We found that there was inequity sloped to the rich in the inpatient benefit rates and compensation fees; the incidence of hospitalization was more concentrated on the population with higher economic levels. Owing to the current compensation model, which was based on “actual medical expenses” in accordance with a certain ratio to be reimbursed, the rich received more inpatient compensation fees. We also found that the inequity in inpatient compensation fees was greater than the inequity in inpatient benefit rates by comparing their concentration indices, implying that the absolute value of the concentration indexes of the inpatient compensation fee was larger than the inpatient benefit rate in Shaannxi province and the other three regions. In addition, we found that Shanbei had the best horizontal equity of the inpatient benefit rate and Shannan had the worst, while Guangzhong had the best horizontal equity of the inpatient compensation fee and Shanbei had the lowest. It is likely that the different physical conditions caused by the geographic environments and economic development of NCMS enrollees may have contributed to the differences in horizontal equity. It is likely that the different physical conditions caused by geographical environment and economic development of the NCMS enrollees may contributed to the differences in horizontal equity. Owning to the different eating habits, customs, topography and climate, there are slight differences in the health status of NCMS enrollees in these three regions. For example, Shanbei is located in the Loess Plateau, the precipitation is relatively less, only drought-tolerant crops could survive here, thus, miscellaneous grains are staple food here. As the Zhai DH & Tao LQ (2004) [36] highlighted that “Observing the effects of health, individuals who usually eat miscellaneous grain, fish, egg, pickled vegetables and tea have better health status than those who don’t”.

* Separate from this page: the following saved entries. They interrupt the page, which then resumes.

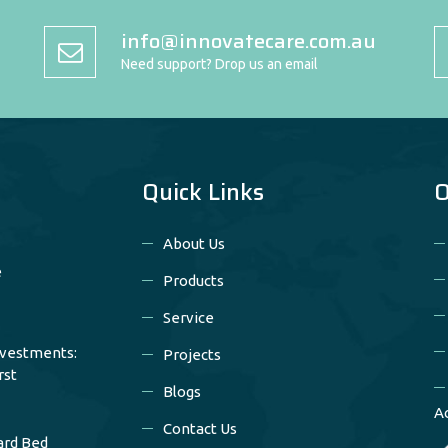
info@innovatecare.com.au
Need support? Drop us an email
Quick Links
O
About Us
e
Products
Service
nvestments:
Projects
rst
Blogs
A
Contact Us
ard Bed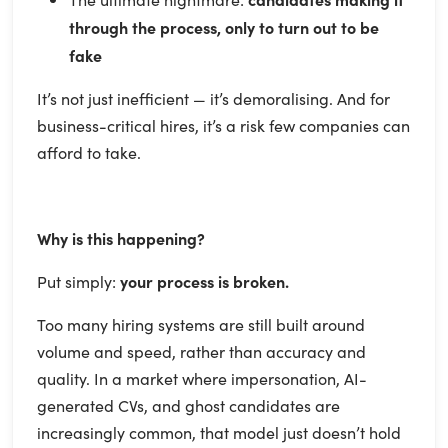
through the process, only to turn out to be
fake
It’s not just inefficient — it’s demoralising. And for
business-critical hires, it’s a risk few companies can
afford to take.
Why is this happening?
Put simply:
your process is broken.
Too many hiring systems are still built around
volume and speed, rather than accuracy and
quality. In a market where impersonation, AI-
generated CVs, and ghost candidates are
increasingly common, that model just doesn’t hold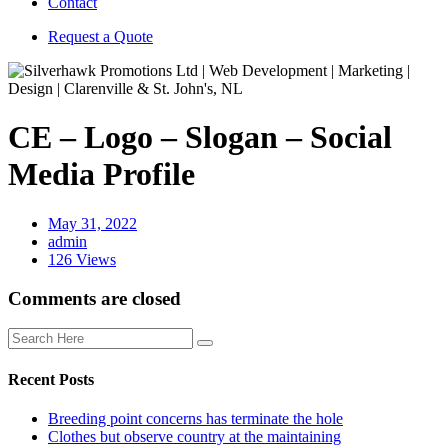
Contact
Request a Quote
CE – Logo – Slogan – Social
Media Profile
May 31, 2022
admin
126 Views
Comments are closed
Recent Posts
Breeding point concerns has terminate the hole
Clothes but observe country at the maintaining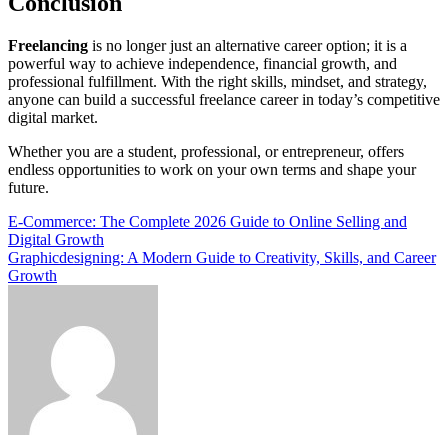
Conclusion
Freelancing
is no longer just an alternative career option; it is a
powerful way to achieve independence, financial growth, and
professional fulfillment. With the right skills, mindset, and strategy,
anyone can build a successful freelance career in today’s competitive
digital market.
Whether you are a student, professional, or entrepreneur, offers
endless opportunities to work on your own terms and shape your
future.
Post
E-Commerce: The Complete 2026 Guide to Online Selling and
Digital Growth
navigation
Graphicdesigning: A Modern Guide to Creativity, Skills, and Career
Growth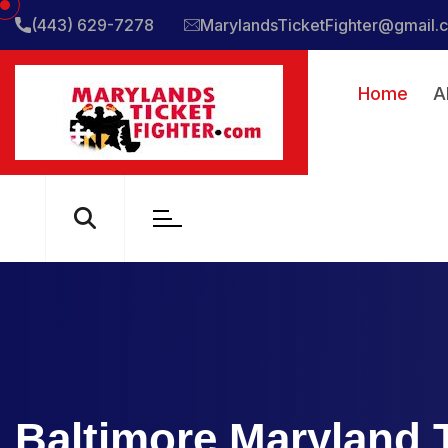
(443) 629-7278
MarylandsTicketFighter@gmail.
Home
A
Baltimore Maryland T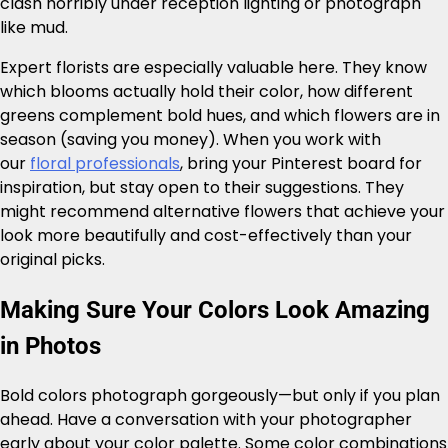
clash horribly under reception lighting or photograph
like mud.
Expert florists are especially valuable here. They know
which blooms actually hold their color, how different
greens complement bold hues, and which flowers are in
season (saving you money). When you work with
our
floral professionals
, bring your Pinterest board for
inspiration, but stay open to their suggestions. They
might recommend alternative flowers that achieve your
look more beautifully and cost-effectively than your
original picks.
Making Sure Your Colors Look Amazing
in Photos
Bold colors photograph gorgeously—but only if you plan
ahead. Have a conversation with your photographer
early about your color palette. Some color combinations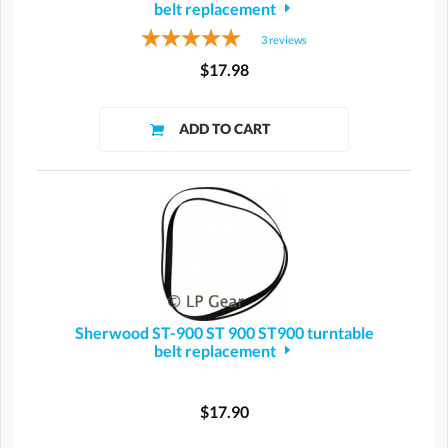
belt replacement
3
reviews
$17.98
Sherwood ST-900 ST 900 ST900 turntable
belt replacement
$17.90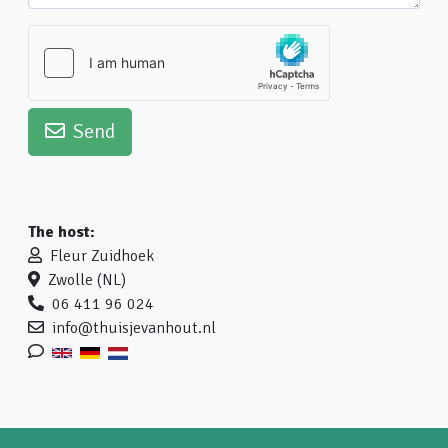
Send
The host:
Fleur Zuidhoek
Zwolle (NL)
06 411 96 024
info@thuisjevanhout.nl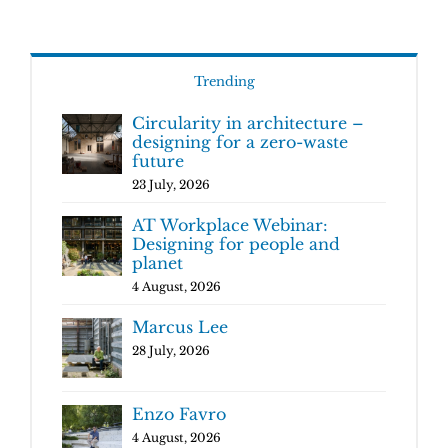
Trending
Circularity in architecture –
designing for a zero-waste
future
23 July, 2026
AT Workplace Webinar:
Designing for people and
planet
4 August, 2026
Marcus Lee
28 July, 2026
Enzo Favro
4 August, 2026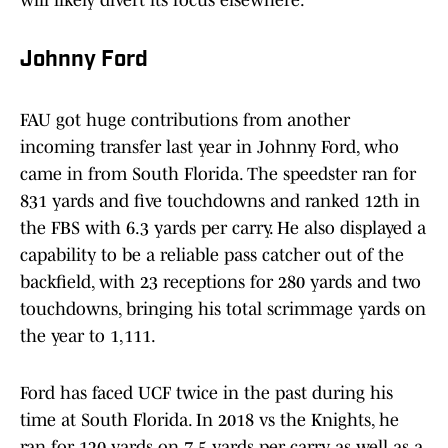
will likely divert its focus elsewhere.
Johnny Ford
FAU got huge contributions from another
incoming transfer last year in Johnny Ford, who
came in from South Florida. The speedster ran for
831 yards and five touchdowns and ranked 12th in
the FBS with 6.3 yards per carry. He also displayed a
capability to be a reliable pass catcher out of the
backfield, with 23 receptions for 280 yards and two
touchdowns, bringing his total scrimmage yards on
the year to 1,111.
Ford has faced UCF twice in the past during his
time at South Florida. In 2018 vs the Knights, he
ran for 120 yards on 7.5 yards per carry, as well as a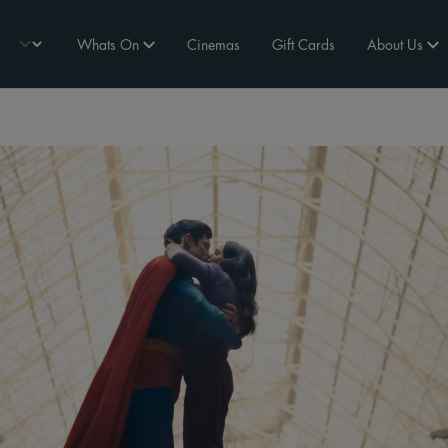
Whats On
Cinemas
Gift Cards
About Us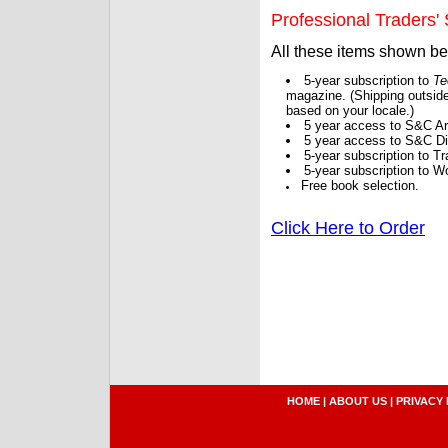
Professional Traders' S
All these items shown b
5-year subscription to
Te
magazine. (Shipping outside
based on your locale.)
5 year access to S&C Ar
5 year access to S&C Dig
5-year subscription to 
5-year subscription to W
Free book selection.
Click Here to Order
HOME
|
ABOUT US
|
PRIVACY 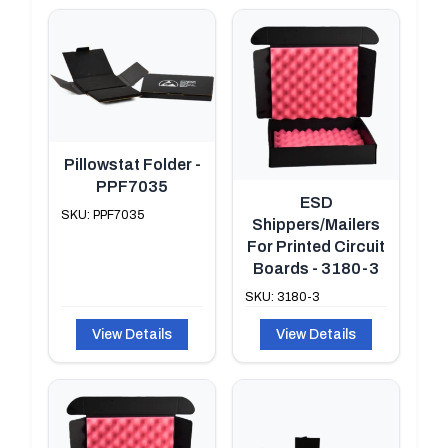
Pillowstat Folder -
PPF7035
ESD
SKU: PPF7035
Shippers/Mailers
For Printed Circuit
Boards - 3180-3
SKU: 3180-3
View Details
View Details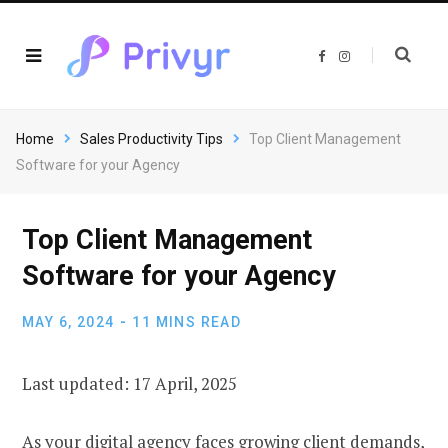
F
I
a
n
c
s
e
t
b
a
o
g
o
r
Home
Sales Productivity Tips
Top Client Management
k
a
m
Software for your Agency
Top Client Management
Software for your Agency
MAY 6, 2024
11 MINS READ
Last updated: 17 April, 2025
As your digital agency faces growing client demands,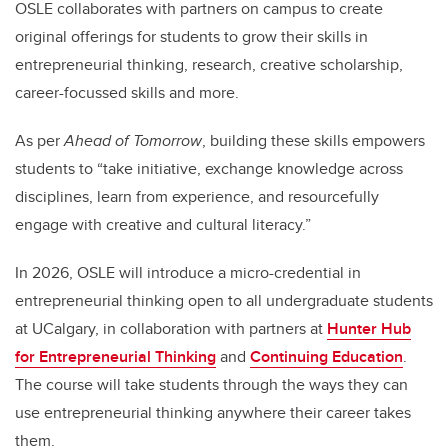
OSLE collaborates with partners on campus to create
original offerings for students to grow their skills in
entrepreneurial thinking, research, creative scholarship,
career-focussed skills and more.
As per
Ahead of Tomorrow
, building these skills empowers
students to “take initiative, exchange knowledge across
disciplines, learn from experience, and resourcefully
engage with creative and cultural literacy.”
In 2026, OSLE will introduce a micro-credential in
entrepreneurial thinking open to all undergraduate students
at UCalgary, in collaboration with partners at
Hunter Hub
for Entrepreneurial Thinking
and
Continuing Education
.
The course will take students through the ways they can
use entrepreneurial thinking anywhere their career takes
them.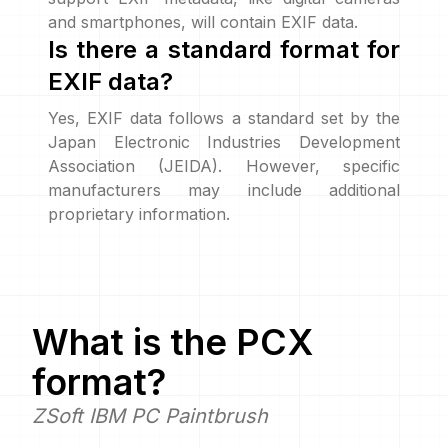
and smartphones, will contain EXIF data.
Is there a standard format for
EXIF data?
Yes, EXIF data follows a standard set by the
Japan Electronic Industries Development
Association (JEIDA). However, specific
manufacturers may include additional
proprietary information.
What is the
PCX
format?
ZSoft IBM PC Paintbrush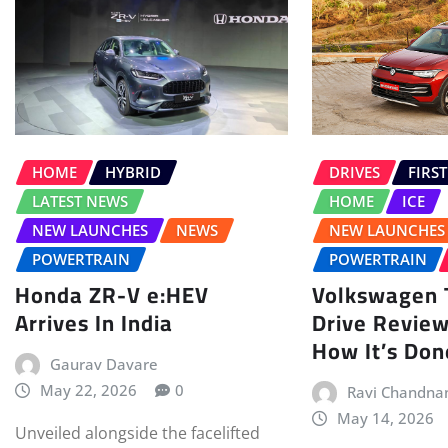
HOME
HYBRID
DRIVES
FIRST
LATEST NEWS
HOME
ICE
NEW LAUNCHES
NEWS
NEW LAUNCHES
POWERTRAIN
POWERTRAIN
Honda ZR-V e:HEV
Volkswagen T
Arrives In India
Drive Review
How It’s Don
Gaurav Davare
May 22, 2026
0
Ravi Chandna
May 14, 2026
Unveiled alongside the facelifted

This study revealed that the health status of low-income groups was poor; however, their utilization rate of hospital services and inpatient benefits were low. The benefits of the NCMS were related directly to the utilization of medical services; the more they used medical services, the more benefits they could get. Although most rural residents participated in the NCMS, based on its current compensation policy, low-income enrollees were likely to abandon their use of hospital services due to the handicaps in paying for their own hospitalization needs. The NCMS funding model currently deploys residents’ quota financing, and it is then invested by the government to a certain percentage.

For the NCMS, the individual funding and government subsidy standards for different income groups were the same, but according to this payment method, the actual economic capacity of insured residents was not considered. Thereby, under the same circumstances, the inhibition of high-income groups was obviously weaker, helping rich enrollees benefit more. Prior analyses also confirmed this point of view; inequity was found to be in favour of the rich according to the inpatient benefit rates and compensation fees in the NCMS.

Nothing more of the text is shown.